The black church should be more outspoken in support of increased access to quality affordable care. Our cousins from Canada and Central and South America, who for the most part receive varying degrees well-executed and poorly-executed universal healthcare, are puzzled as to why we richer Americans are debating what the rest of the industrialized world has long settled — that healthcare access is a God-given human right, not a privilege to be determined by profit-seeking private insurance companies.
After the conference, Thomas told me that the Catholic Church (obviously many Catholics are also black) has been the most vocal Christians on healthcare, mainly around the debate on whether Catholic organizations should be mandated to support abortions for employees (some evangelical Protestant organizations have recently joined that fight, too).
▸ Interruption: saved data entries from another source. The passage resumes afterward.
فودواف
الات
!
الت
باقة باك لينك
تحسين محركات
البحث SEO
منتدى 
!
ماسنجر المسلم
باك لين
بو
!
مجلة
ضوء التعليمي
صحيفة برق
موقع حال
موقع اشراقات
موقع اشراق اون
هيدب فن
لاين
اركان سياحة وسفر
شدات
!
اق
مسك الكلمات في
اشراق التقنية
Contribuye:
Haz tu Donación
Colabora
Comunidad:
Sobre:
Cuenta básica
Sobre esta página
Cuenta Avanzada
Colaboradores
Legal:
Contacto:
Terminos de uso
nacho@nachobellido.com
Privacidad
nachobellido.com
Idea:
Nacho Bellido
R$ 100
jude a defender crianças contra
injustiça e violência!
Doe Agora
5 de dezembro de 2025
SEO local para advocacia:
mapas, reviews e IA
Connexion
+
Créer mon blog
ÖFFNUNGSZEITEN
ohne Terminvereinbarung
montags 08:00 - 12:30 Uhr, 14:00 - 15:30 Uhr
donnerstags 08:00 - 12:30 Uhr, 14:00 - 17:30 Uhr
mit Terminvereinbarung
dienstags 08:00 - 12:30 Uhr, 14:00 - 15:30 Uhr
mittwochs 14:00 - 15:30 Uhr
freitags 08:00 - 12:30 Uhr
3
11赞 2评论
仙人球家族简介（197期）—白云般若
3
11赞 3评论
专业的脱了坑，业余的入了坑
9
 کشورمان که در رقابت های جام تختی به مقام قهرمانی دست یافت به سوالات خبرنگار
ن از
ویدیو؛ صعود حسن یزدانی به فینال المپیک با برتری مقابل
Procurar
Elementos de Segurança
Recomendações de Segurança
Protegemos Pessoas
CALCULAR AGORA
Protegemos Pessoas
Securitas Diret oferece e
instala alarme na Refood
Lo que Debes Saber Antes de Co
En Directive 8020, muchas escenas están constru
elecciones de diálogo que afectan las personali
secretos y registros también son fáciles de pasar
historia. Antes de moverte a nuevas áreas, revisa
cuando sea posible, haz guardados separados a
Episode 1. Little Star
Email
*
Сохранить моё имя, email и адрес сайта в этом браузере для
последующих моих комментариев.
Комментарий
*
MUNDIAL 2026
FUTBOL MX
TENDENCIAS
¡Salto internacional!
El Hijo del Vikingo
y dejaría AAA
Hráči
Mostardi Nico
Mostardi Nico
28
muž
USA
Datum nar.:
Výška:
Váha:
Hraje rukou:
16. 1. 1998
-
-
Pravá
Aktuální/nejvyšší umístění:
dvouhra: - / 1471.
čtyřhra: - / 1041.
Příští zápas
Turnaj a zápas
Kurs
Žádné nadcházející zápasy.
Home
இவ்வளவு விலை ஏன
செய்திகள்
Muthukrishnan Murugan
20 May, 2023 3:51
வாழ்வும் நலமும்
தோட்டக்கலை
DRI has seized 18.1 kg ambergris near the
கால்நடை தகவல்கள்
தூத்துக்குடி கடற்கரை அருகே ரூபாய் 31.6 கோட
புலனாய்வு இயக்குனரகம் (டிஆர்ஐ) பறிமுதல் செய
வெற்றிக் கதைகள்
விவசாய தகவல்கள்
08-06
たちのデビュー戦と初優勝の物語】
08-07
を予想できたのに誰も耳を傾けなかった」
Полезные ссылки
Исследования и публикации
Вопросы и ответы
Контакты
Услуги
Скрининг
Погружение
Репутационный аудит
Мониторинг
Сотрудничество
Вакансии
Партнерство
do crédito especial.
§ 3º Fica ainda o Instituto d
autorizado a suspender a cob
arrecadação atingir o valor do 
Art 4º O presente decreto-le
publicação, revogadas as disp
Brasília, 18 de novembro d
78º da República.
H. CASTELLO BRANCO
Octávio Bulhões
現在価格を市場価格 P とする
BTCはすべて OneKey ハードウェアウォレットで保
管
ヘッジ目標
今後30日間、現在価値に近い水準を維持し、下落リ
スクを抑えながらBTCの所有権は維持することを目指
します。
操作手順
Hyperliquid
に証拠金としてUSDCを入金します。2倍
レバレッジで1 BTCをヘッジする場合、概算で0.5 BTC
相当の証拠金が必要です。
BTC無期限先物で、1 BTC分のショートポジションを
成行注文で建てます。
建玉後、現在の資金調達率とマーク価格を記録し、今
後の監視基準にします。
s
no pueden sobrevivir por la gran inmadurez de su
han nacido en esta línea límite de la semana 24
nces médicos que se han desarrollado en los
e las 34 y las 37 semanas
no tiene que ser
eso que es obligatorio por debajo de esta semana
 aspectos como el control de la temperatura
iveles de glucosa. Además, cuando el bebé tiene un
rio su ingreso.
Thomas suggested the traditional black church denominations could find their unified voice by calling for all Americans to be insured (Obama’s Affordable Care Act would still leave 20 million people uninsured). However, regardless of what the government does, black churches should lead by example with healthier eating and living, he said.
BAD FOR THE SOUL? Black churches are routinely feeding their people unhealthy soul food staples such as fried chicken and macaroni and cheese. Is that biblical?
“Black church culture is out of alignment with some biblical teachings, particularly when it comes to how we eat,” my brother said. “Church culture has got us drinking Kool-Aid, eating white bread, fried chicken, large servings of macaroni and cheese and collard greens drenched with salty hog maws (foods that are high in sugar, salt, calories, and carbohydrates that trigger health problems). We’re eating this in the church basement at dinner and at church conventions! Meanwhile, the Bible teaches against gluttony.”
Don’t judge or condemn those who are obese, but encourage and show everyone how to eat healthy, Thomas added. He cited Pastor Michael Minor of Oak Hill Baptist Church in the Mississippi Delta as pushing the healthy eating message that all black churches should adopt. The Delta is one of America’s poorest areas and leads the nation in obesity, diabetes, and heart disease rates. In 2011, Pastor Minor, known as “the Southern pastor who banned fried chicken in his church,” banished all unhealthy foods and insisted soul food meals be prepared in healthier ways; many of his members are losing weight and improving their overall health. Other churches across the country such as, First Baptist Church of Glenarden in Upper Marlboro, Maryland, are on similar missions.
Ask yourself, when it comes to health, what is the black church best known for?
What might the state of black health in America (and the African diaspora) be if your answer was healthy eating and living?